Paragraph (9) of § 262(l) reinforces the just-described 

channeling of litigation and provides incentives for the 

applicant to proceed in those channels. It does so by 

addressing when declaratory-judgment actions are or are 

not available in certain circumstances—in (9)(C), as to 

applicants that simply bypass the process of information 

exchange that begins with (2)(A); and in (9)(A) and (B), as 

to applicants that begin but do not complete the process.

(9)(C) addresses an applicant that does not even provide the first-step notice under (2)(A). For such an applicant, the reference product sponsor, but not the applicant,

may bring an action under 28 U.S.C. § 2201 for a declaratory judgment of “infringement, validity, or enforceability 

of any patent that claims the biological product or a use of 

the biological product.” § 262(l)(9)(C). The subject of such 

action is not limited by reference to any patent lists.

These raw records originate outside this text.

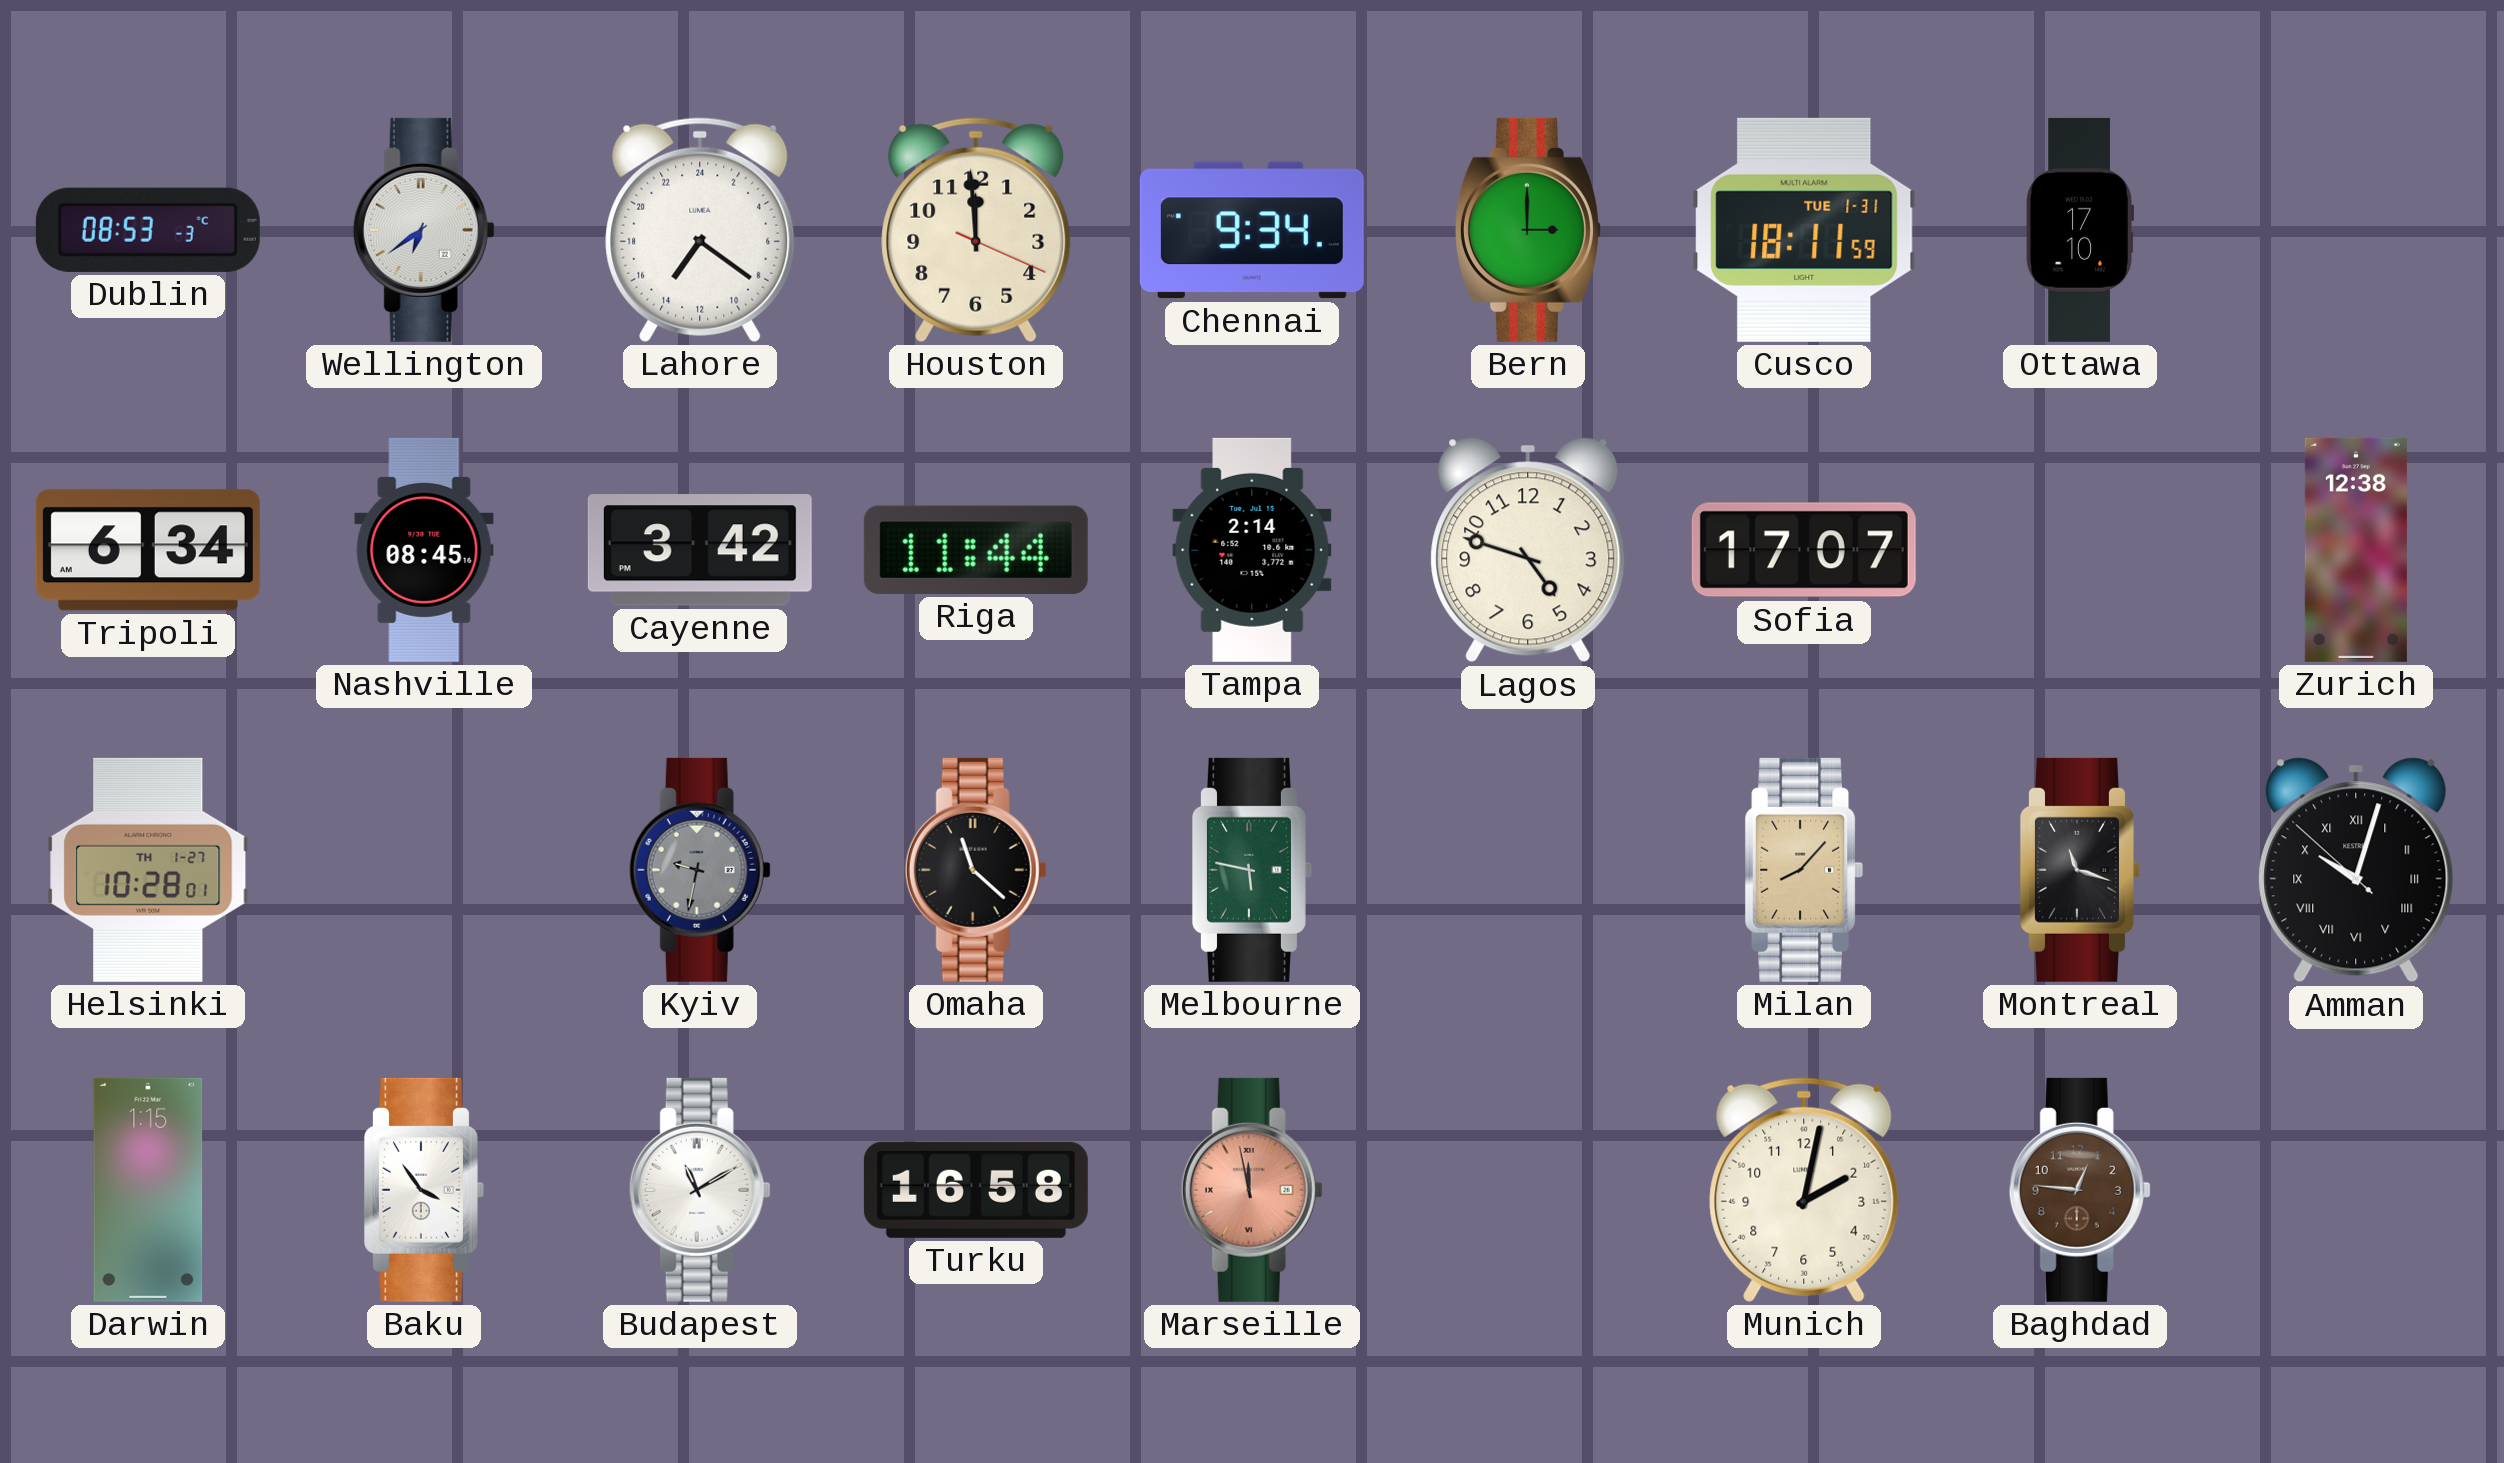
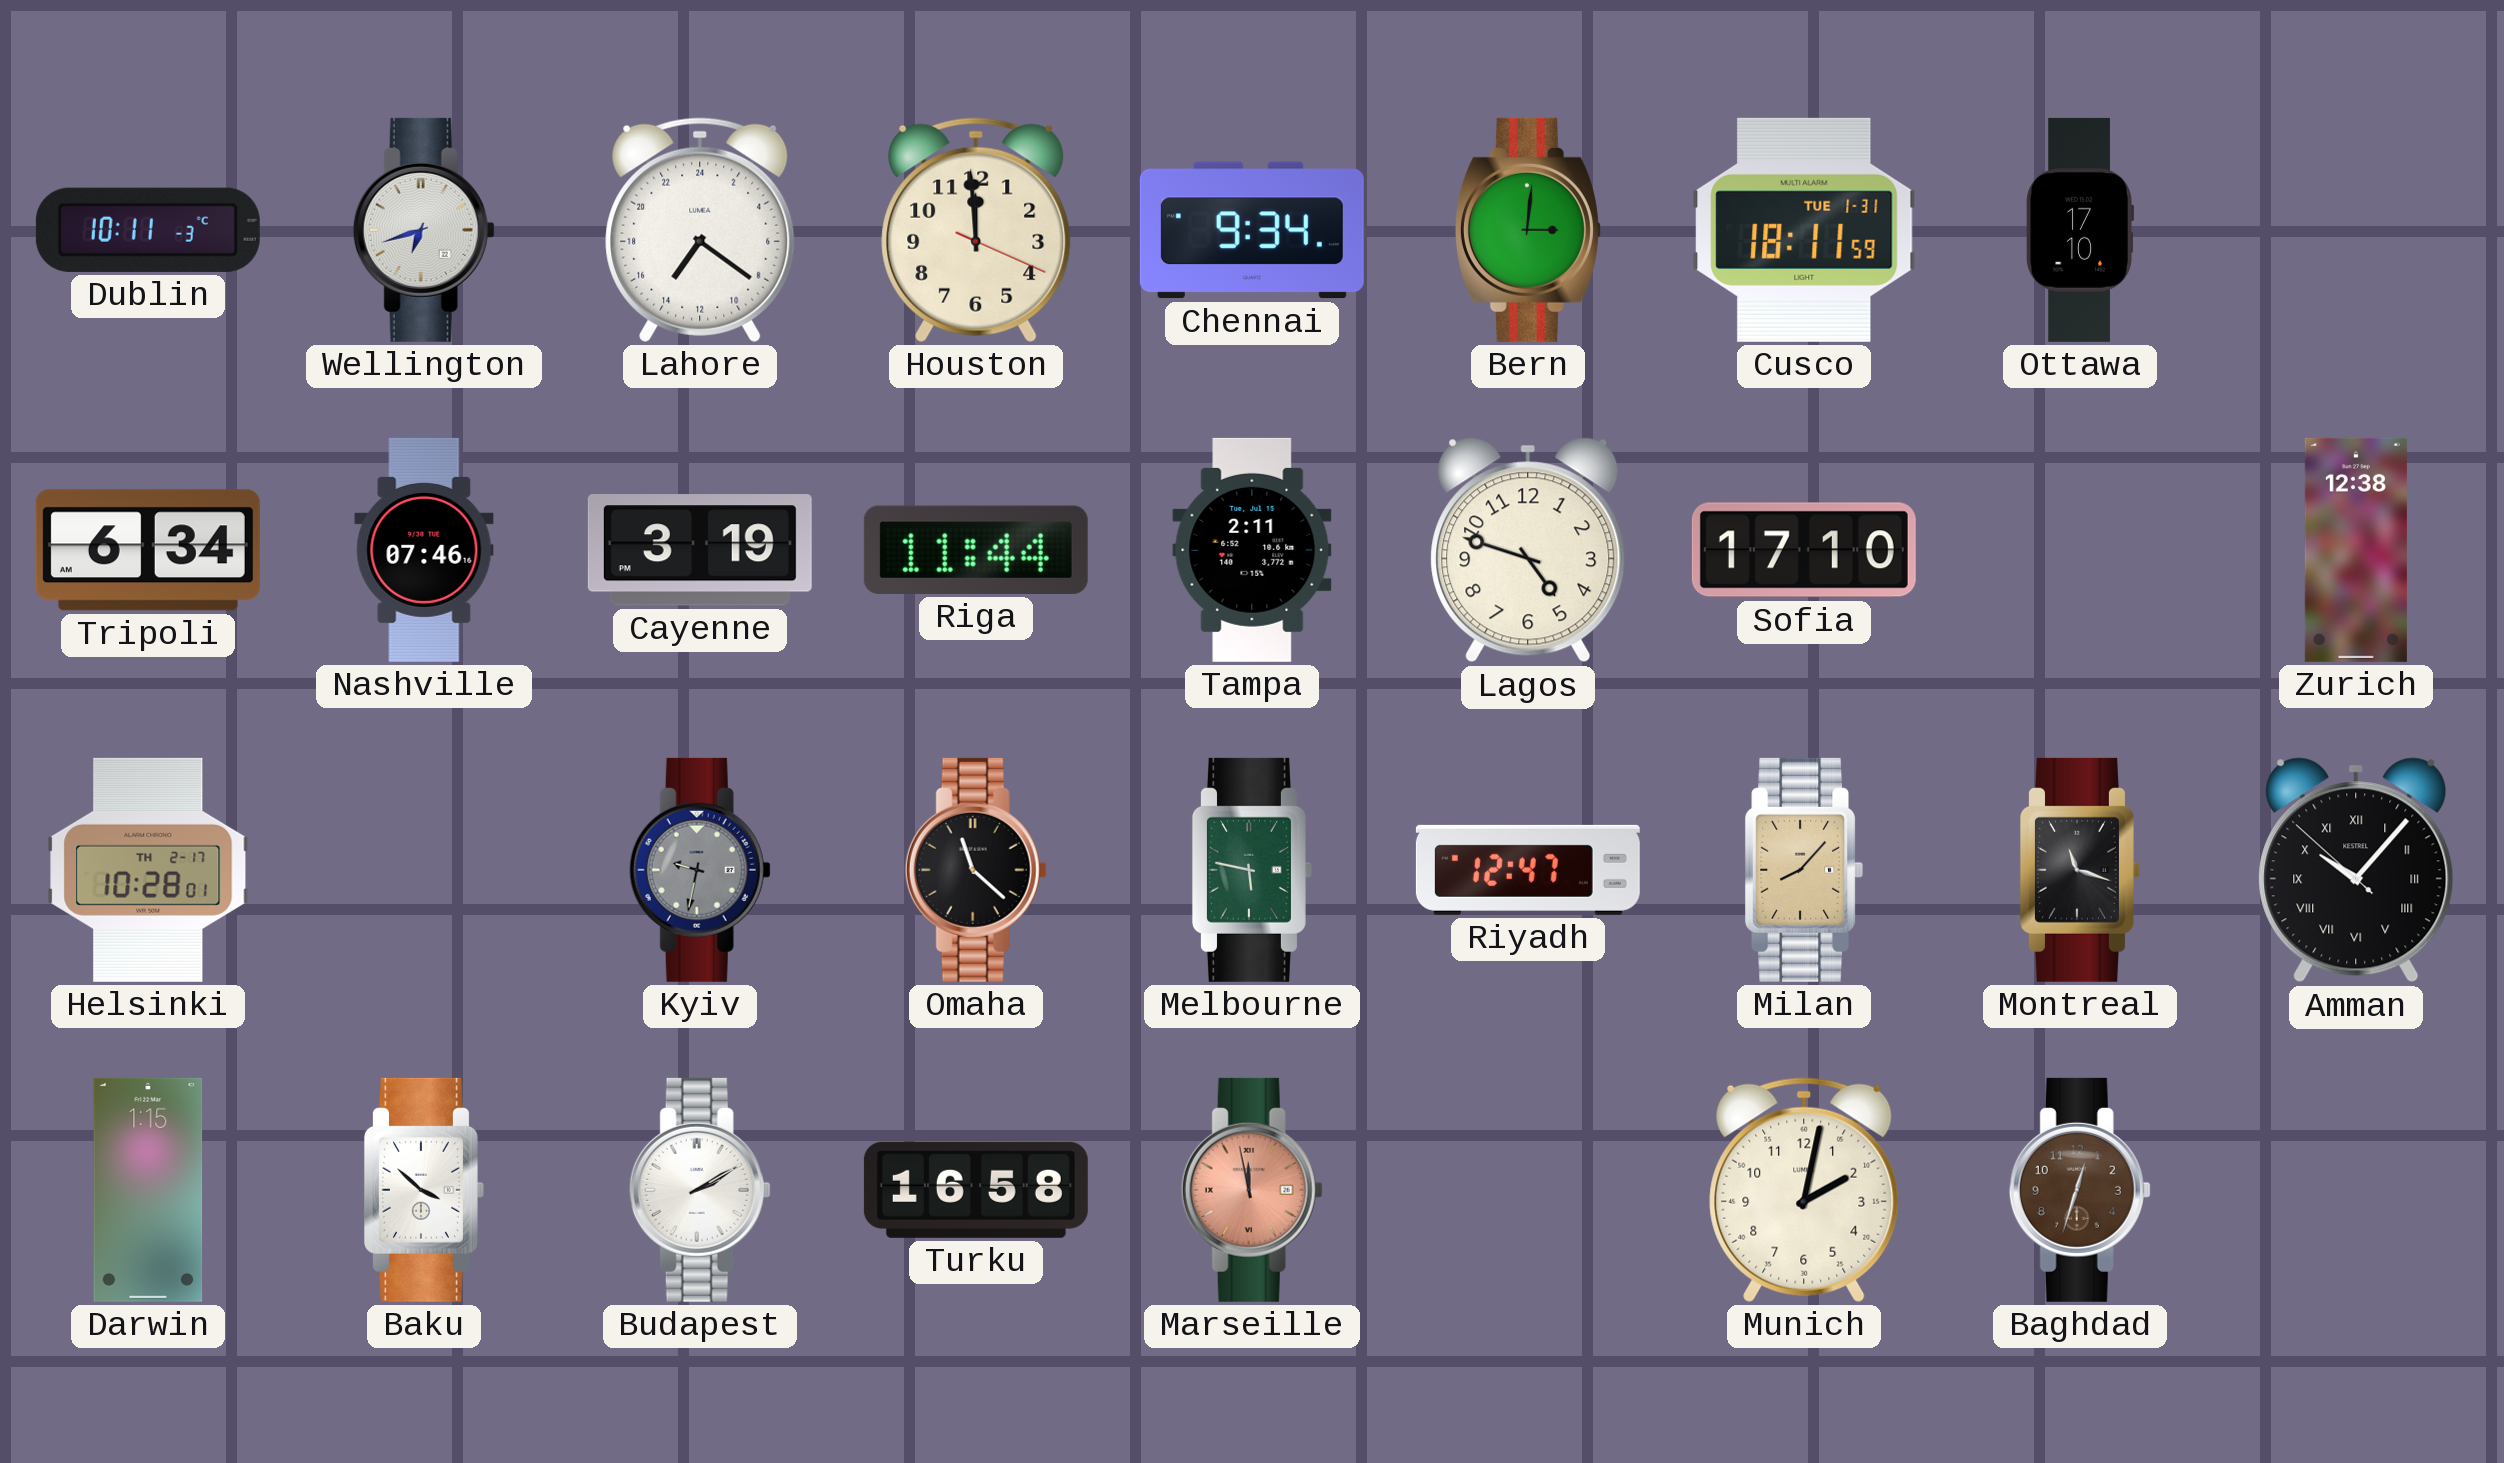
Dublin: 08:53 -> 10:11
Wellington: 6:39 -> 6:42
Bern: 3:00 -> 3:01
Nashville: 08:45 -> 07:46
Cayenne: 3:42 -> 3:19
Tampa: 2:14 -> 2:11
Sofia: 17:07 -> 17:10
Helsinki date: TH 1-27 -> TH 2-17
Riyadh: none -> 12:47
Amman: 10:02 -> 10:06
Baku: 3:54 -> 3:52
Budapest: 11:10 -> 2:10
Baghdad: 12:46 -> 12:33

(9)(A) and (B) together address an applicant that does 

provide the (2)(A) notice. (9)(A) protects the two-stage 

litigation scheme under paragraphs (6) and (8): it declares 

that neither side may bring a declaratory-judgment action 

relating to any patent described in (8)(B) for the secondstage litigation until after the (post-licensure) 180-day 

notice of commercial marketing under (8)(A) is received.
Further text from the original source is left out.